Whereas the three built-in filters are relatively simple and operate on whole buffers, where objects can be assumed to be small enough to fit comfortably into memory, there are also user-defined drivers programs which can complicate things. It all starts simple with so-called clean and smudge filters, where each is a program to call, receiving the object on standard input and writing the filtered result to standard output. The filepath may also be passed for good measure, but that's all they can do.

Despite simple, here we complicate things a little when filter programs should support streaming. Think of git-lfs which receives a small manifest and turns that into potentially huge files that it downloads from a different storage. git itself unfortunately appears to be copying the entire output of the filter program to a buffer in memory with no streaming at all. gitoxide won't have problems with that though as streaming is fully supported.

Lastly, on windows those old clean and smudge filters tended to be more of a problem as each program invocation takes a lot of time. And so came the invention of long-running filter processes which communicate using protocol lines with each other, allowing one process to filter multiple files. And because that's apparently too synchronous, there is even a delayed filter mechanism which allows multiple objects to be sent, while the results will be received later.

All built-in filters as well as configured filter programs are arranged in a so-called pipeline, and once configured one can pass it a path and data, and it will output the filtered results.

worktree checkouts with filters

gix was already able to checkout worktrees as long as it could assume that it owned the directory, and that it was empty, which is the case when creating new clones. The gix_filter::Pipeline has now been integrated with the parallel worktree checkout implementation, and I am happy to claim that there is no cost to filters at all if most files aren't filtered. And if filters are active, they are as fast as they get.

gix once again benefits from multi-threaded checkouts, with each thread having their own filter pipeline and potentially long-running processes, that even support delayed processing on top of that. Checkouts are unlikely to ever get faster.

But wait, of course integrating gix-filter into gix-worktree wasn't quite such a smooth experience, as initially I wanted to leverage the std::io::Read implementation of the filter results. It abstracts over actual streams and in-memory buffers, and I was using std::io::copy(&mut read, &mut file) for convenience. However, it turned out that std::io::copy just uses a small buffer internally, and despite imposing an extra copy if the source is a buffer already, it also causes many small writes to be made which tanked performance. The solution was to check if a buffer is available as source, and write_all(buf) like before, and only use the streaming mode when a stream is present, along with a generous write buffer to further reduce the amount of issues write-calls.

Backward-dating, or dates before 1970

Last month I wrote about the switch to u64 as date format, and was happy that future dates are now supported to the heat-death of the universe. But what about the past? It turns out that supporting the past prior to 1970 is useful for git users, and this caused me to once again change the type for the time.

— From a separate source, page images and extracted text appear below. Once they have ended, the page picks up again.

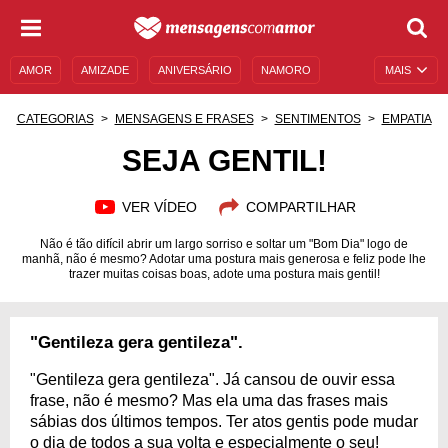
AMOR
AMIZADE
ANIVERSÁRIO
NAMORO
MAIS
SENTIMENTOS
LEGENDAS
DATAS ESPECIAIS
CATEGORIAS
MENSAGENS E FRASES
SENTIMENTOS
EMPATIA
UNIVERSO FEMININO
AUTOAJUDA
DESCULPAS
SEJA GENTIL!
MENSAGENS E FRASES
MENSAGENS DE ANIVERSÁRIO
VER VÍDEO
COMPARTILHAR
ENTRETENIMENTO
FAMOSOS
BÍBLIA
Não é tão difícil abrir um largo sorriso e soltar um "Bom Dia" logo de
manhã, não é mesmo? Adotar uma postura mais generosa e feliz pode lhe
trazer muitas coisas boas, adote uma postura mais gentil!
"Gentileza gera gentileza".
"Gentileza gera gentileza". Já cansou de ouvir essa
frase, não é mesmo? Mas ela uma das frases mais
sábias dos últimos tempos. Ter atos gentis pode mudar
o dia de todos a sua volta e especialmente o seu!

Now the time can be negative, which negative dates being before 1970. git itself can't properly handle such times and actively rejects them, but gitoxide will allow them while handling them just fine.

I thought it was quite rewarding to get a chance to extend git like that, even though future alteration might hide the creation of commits prior to the unix epoch behind a configuration flag just to be sure we don't actually create repository that git can't properly display.

`gix archive`

Three days, and a last-minute feature that I wanted to be able to talk about. In short, gix archive is git archive, but without legacy features and with up to 1.8 times more performance for zip archives, or about 18% performance for everything else.

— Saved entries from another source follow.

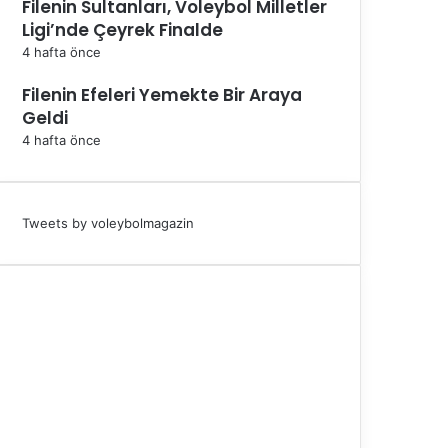
Filenin Sultanları, Voleybol Milletler
Ligi’nde Çeyrek Finalde
4 hafta önce
Filenin Efeleri Yemekte Bir Araya
Geldi
4 hafta önce
Tweets by voleybolmagazin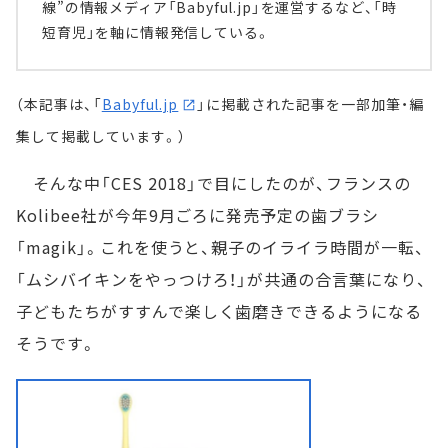
線”の情報メディア「Babyful.jp」を運営するなど、「時
短育児」を軸に情報発信している。
（本記事は、「
Babyful.jp
」に掲載された記事を一部加筆・編
集して掲載しています。）
そんな中「CES 2018」で目にしたのが、フランスの
Kolibee社が今年9月ごろに発売予定の歯ブラシ
「magik」。これを使うと、親子のイライラ時間が一転、
「ムシバイキンをやっつけろ！」が共通の合言葉になり、
子どもたちがすすんで楽しく歯磨きできるようになる
そうです。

This performance boost is possible by decoupling the part that reads data from the object database from the past that creates the archive, allowing both to work in parallel. It's accomplished by streaming worktree data (with filters applied and everything) from a floating thread to the main-thread, which will decode the simple file format and make each entry available behind a simple API with streaming and big-file support.

The gix-worktree-stream and gix-archive crates have additionally been made available in gix through high-level APIs that configure themselves like one would expect. Those could easily be consumed by the gix archive CLI implementation, that is quite trivial if you look at it.

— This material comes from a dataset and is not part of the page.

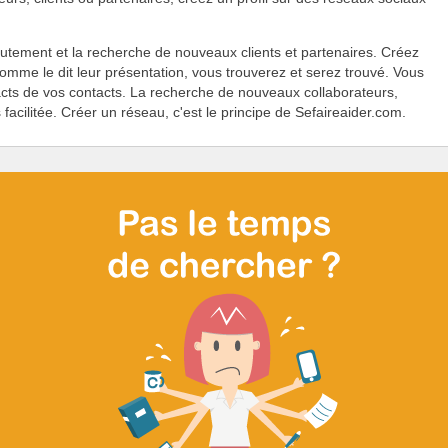
rutement et la recherche de nouveaux clients et partenaires. Créez
omme le dit leur présentation, vous trouverez et serez trouvé. Vous
acts de vos contacts. La recherche de nouveaux collaborateurs,
 facilitée. Créer un réseau, c'est le principe de Sefaireaider.com.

Finally, I also added a workspace-streaming task into gix corpus and streamed the worktree in full of all ~68k repositories stored on the 4TB corpus disk. It took just an hour. It seems to work.

Community

Removal of GPL licensed files from the codebase

But how is that possible? Fortunately an eagle-eyed packager found these template files that were used when initialising a new repository. These where among the first files added to the repository, as gix init was the first command I implemented. Back in the days it was just a hobby project and I didn't know what would become of it.

In any case, I immediately remedied the situation and crafted my very own hook example files, and even removed those that are only useful for the server. Those who setup remote repositories typically know which hooks they need, and less is more for local repositories for sure.

I found it particularly rewarding to think of the usability of each hook and make the explanations as descriptive as possible.

`git2` -> `gix` API mapping

In a GitHub discussion there was final remark, nearly even done in passing, that was exactly as the title suggest. And this is what I thought was really interesting to start early and maintain so that each time there is a comparable API, it will be listed there. Hopefully this will slowly make it easier to use gitoxide when coming from git2.

`cargo-binstall` speedups: 9min with `git2` to 17s`with`gitoxide`

cargo-binstall is a cargo plugin that can find installable binary files for any crate and install them. This works by getting ahold of a crate manifest, and by using that to find the files in question. Previously it would use git2 to perform a temporary clone of the entire crates-io index, along with a whole working tree checkout. You can imagine that this was slow, and particularly so on windows.

I submitted a PR to use gitoxide instead, which now performs shallow, bare checkouts instead and extracts the manifest directly from git trees instead. Neat.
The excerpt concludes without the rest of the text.